Reproduce the listing in full. Omit the pictures.

STORED DATA Block Start

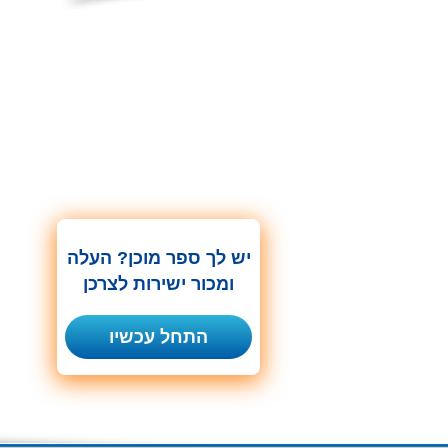
יש לך ספר מוכן? העלה
ומכור ישירות לצרכן
התחל עכשיו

STORED DATA Block End

### TASK OUTPUT
יש לך ספר מוכן? העלה
ומכור ישירות לצרכן
התחל עכשיו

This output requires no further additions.